**The task**
From the line containing "Mittwoch 8. Juni 2011, 21:23" through the last line of the records below, each line is to be repeated exactly; pictures are to be omitted.

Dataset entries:
┄┄┄┄┄┄┄┄┄┄┄┄┄┄┄┄┄┄┄┄

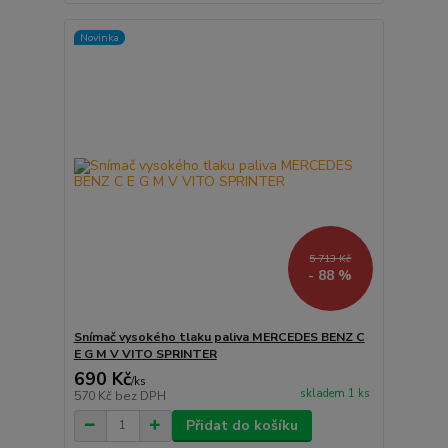
Novinka
5 713 Kč
- 88 %
Snímač vysokého tlaku paliva MERCEDES BENZ C
E G M V VITO SPRINTER
690 Kč
/
ks
skladem 1 ks
570 Kč
bez DPH
Přidat do košíku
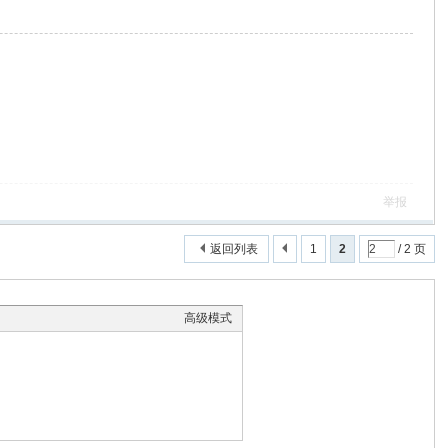
举报
返回列表
1
2
/ 2 页
高级模式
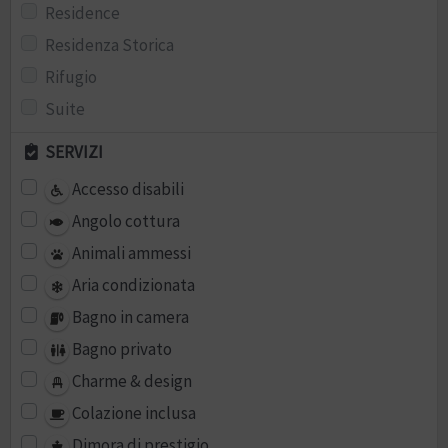
Residence
Residenza Storica
Rifugio
Suite
SERVIZI
Accesso disabili
Angolo cottura
Animali ammessi
Aria condizionata
Bagno in camera
Bagno privato
Charme & design
Colazione inclusa
Dimora di prestigio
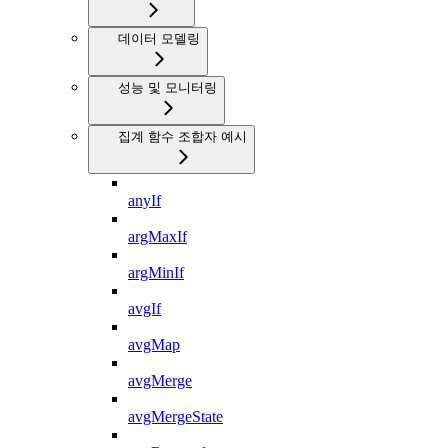
데이터 모델링
성능 및 모니터링
집계 함수 조합자 예시
anyIf
argMaxIf
argMinIf
avgIf
avgMap
avgMerge
avgMergeState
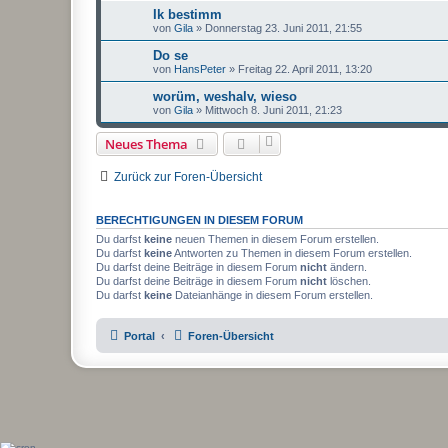
Ik bestimm
von
Gila
»
Donnerstag 23. Juni 2011, 21:55
Do se
von
HansPeter
»
Freitag 22. April 2011, 13:20
worüm, weshalv, wieso
von
Gila
»
Mittwoch 8. Juni 2011, 21:23
Neues Thema
Zurück zur Foren-Übersicht
BERECHTIGUNGEN IN DIESEM FORUM
Du darfst
keine
neuen Themen in diesem Forum erstellen.
Du darfst
keine
Antworten zu Themen in diesem Forum erstellen.
Du darfst deine Beiträge in diesem Forum
nicht
ändern.
Du darfst deine Beiträge in diesem Forum
nicht
löschen.
Du darfst
keine
Dateianhänge in diesem Forum erstellen.
Portal
Foren-Übersicht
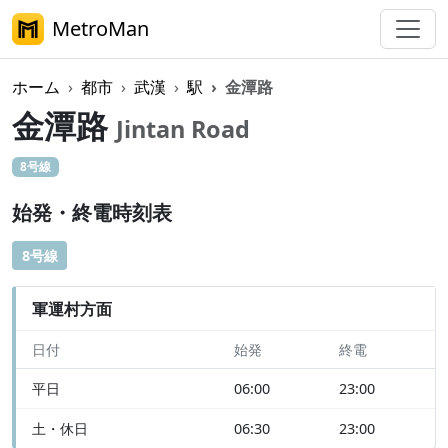
MetroMan
ホーム
都市
武漢
駅
金潭路
金潭路
Jintan Road
8号線
始発・終電時刻表
8号線
軍運村方面
日付
始発
終電
平日
06:00
23:00
土・休日
06:30
23:00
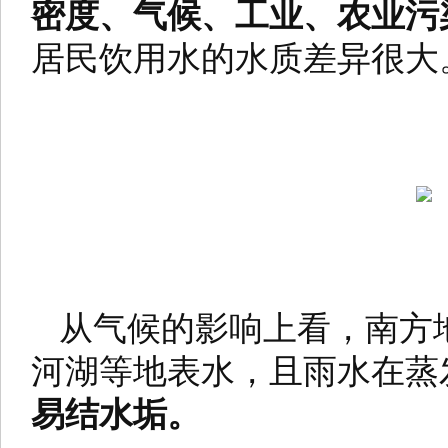
密度、气候、工业、农业污
居民饮用水的水质差异很大
从气候的影响上看，南方
河湖等地表水，且雨水在蒸
易结水垢。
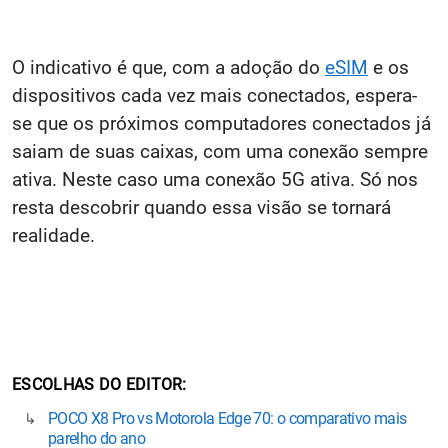
O indicativo é que, com a adoção do
eSIM
e os
dispositivos cada vez mais conectados, espera-
se que os próximos computadores conectados já
saiam de suas caixas, com uma conexão sempre
ativa. Neste caso uma conexão 5G ativa. Só nos
resta descobrir quando essa visão se tornará
realidade.
ESCOLHAS DO EDITOR
POCO X8 Pro vs Motorola Edge 70: o comparativo mais
parelho do ano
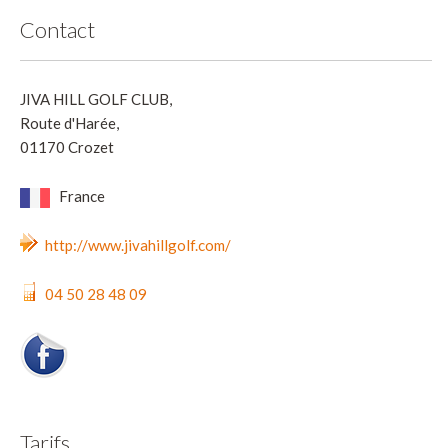
Contact
JIVA HILL GOLF CLUB,
Route d'Harée,
01170 Crozet
France
http://www.jivahillgolf.com/
04 50 28 48 09
Tarifs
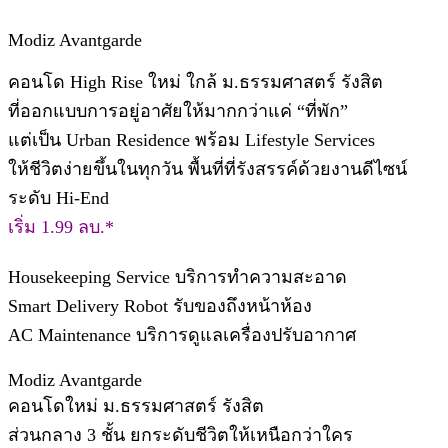
Modiz Avantgarde
คอนโด High Rise ใหม่ ใกล้ ม.ธรรมศาสตร์ รังสิต
ที่ออกแบบการอยู่อาศัยให้มากกว่าแค่ “ที่พัก”
แต่เป็น Urban Residence พร้อม Lifestyle Services
ให้ชีวิตง่ายขึ้นในทุกวัน พื้นที่ที่รังสรรค์ด้วยงานดีไซน์
ระดับ Hi-End
เริ่ม 1.99 ลบ.*
Housekeeping Service บริการทำความสะอาด
Smart Delivery Robot รับของถึงหน้าห้อง
AC Maintenance บริการดูแลเครื่องปรับอากาศ
Modiz Avantgarde
คอนโดใหม่ ม.ธรรมศาสตร์ รังสิต​
ส่วนกลาง 3 ชั้น ยกระดับชีวิตให้เหนือกว่าใคร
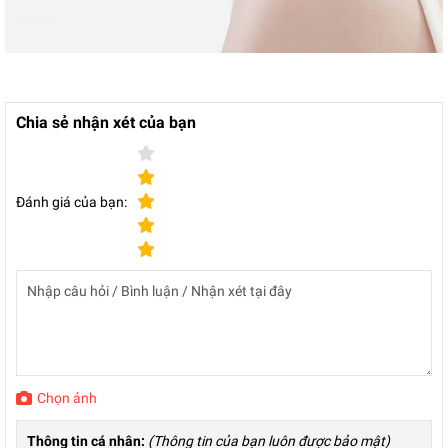
Chia sẻ nhận xét của bạn
Đánh giá của bạn:
Chọn ảnh
Thông tin cá nhân:
(Thông tin của bạn luôn được bảo mật)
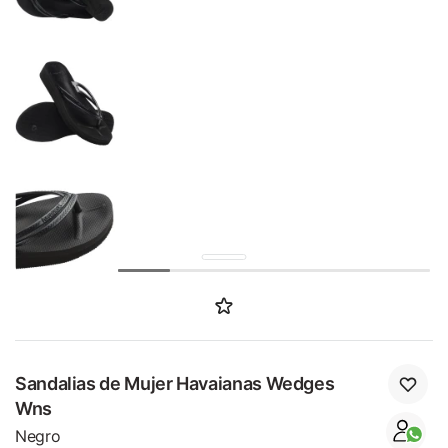
SALE
Sandalias de Mujer Havaianas Wedges
Wns
Negro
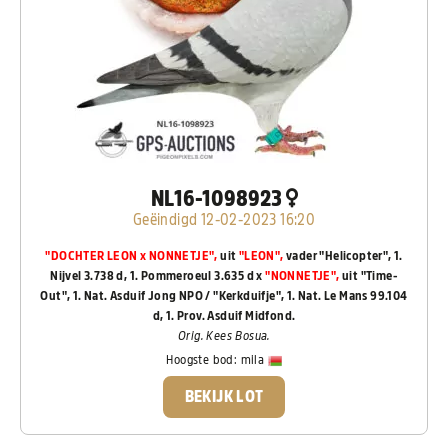
NL16-1098923
Geëindigd 12-02-2023 16:20
"DOCHTER LEON x NONNETJE",
uit
"LEON",
vader "Helicopter", 1.
Nijvel 3.738 d, 1. Pommeroeul 3.635 d x
"NONNETJE",
uit "Time-
Out", 1. Nat. Asduif Jong NPO / "Kerkduifje", 1. Nat. Le Mans 99.104
d, 1. Prov. Asduif Midfond.
Orig. Kees Bosua.
Hoogste bod:
mila
BEKIJK LOT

┄┄┄┄┄┄┄┄┄┄┄┄┄┄┄┄┄┄┄┄

**Problem solution**
Mittwoch 8. Juni 2011, 21:23
Neues Thema
Zurück zur Foren-Übersicht
BERECHTIGUNGEN IN DIESEM FORUM
Du darfst
keine
neuen Themen in diesem Forum erstellen.
Du darfst
keine
Antworten zu Themen in diesem Forum erstellen.
Du darfst deine Beiträge in diesem Forum
nicht
ändern.
Du darfst deine Beiträge in diesem Forum
nicht
löschen.
Du darfst
keine
Dateianhänge in diesem Forum erstellen.
Portal
Foren-Übersicht
MetroMan
ホーム
都市
武漢
駅
金潭路
金潭路
Jintan Road
8号線
始発・終電時刻表
8号線
軍運村方面
日付
始発
終電
平日
06:00
23:00
土・休日
06:30
23:00
密度、气候、工业、农业污
居民饮用水的水质差异很大
从气候的影响上看，南方
河湖等地表水，且雨水在蒸
易结水垢。
O indicativo é que, com a adoção do
eSIM
e os
dispositivos cada vez mais conectados, espera-
se que os próximos computadores conectados já
saiam de suas caixas, com uma conexão sempre
ativa. Neste caso uma conexão 5G ativa. Só nos
resta descobrir quando essa visão se tornará
realidade.
ESCOLHAS DO EDITOR
POCO X8 Pro vs Motorola Edge 70: o comparativo mais
parelho do ano
Contact
JIVA HILL GOLF CLUB,
Route d'Harée,
01170 Crozet
France
http://www.jivahillgolf.com/
04 50 28 48 09
Tarifs
Modiz Avantgarde
คอนโด High Rise ใหม่ ใกล้ ม.ธรรมศาสตร์ รังสิต
ที่ออกแบบการอยู่อาศัยให้มากกว่าแค่ “ที่พัก”
แต่เป็น Urban Residence พร้อม Lifestyle Services
ให้ชีวิตง่ายขึ้นในทุกวัน พื้นที่ที่รังสรรค์ด้วยงานดีไซน์
ระดับ Hi-End
เริ่ม 1.99 ลบ.*
Housekeeping Service บริการทำความสะอาด
Smart Delivery Robot รับของถึงหน้าห้อง
AC Maintenance บริการดูแลเครื่องปรับอากาศ
Modiz Avantgarde
คอนโดใหม่ ม.ธรรมศาสตร์ รังสิต​
ส่วนกลาง 3 ชั้น ยกระดับชีวิตให้เหนือกว่าใคร
Chia sẻ nhận xét của bạn
Đánh giá của bạn:
Chọn ảnh
Thông tin cá nhân:
(Thông tin của bạn luôn được bảo mật)
SALE
Sandalias de Mujer Havaianas Wedges
Wns
Negro
NL16-1098923
Geëindigd 12-02-2023 16:20
"DOCHTER LEON x NONNETJE",
uit
"LEON",
vader "Helicopter", 1.
Nijvel 3.738 d, 1. Pommeroeul 3.635 d x
"NONNETJE",
uit "Time-
Out", 1. Nat. Asduif Jong NPO / "Kerkduifje", 1. Nat. Le Mans 99.104
d, 1. Prov. Asduif Midfond.
Orig. Kees Bosua.
Hoogste bod:
mila
BEKIJK LOT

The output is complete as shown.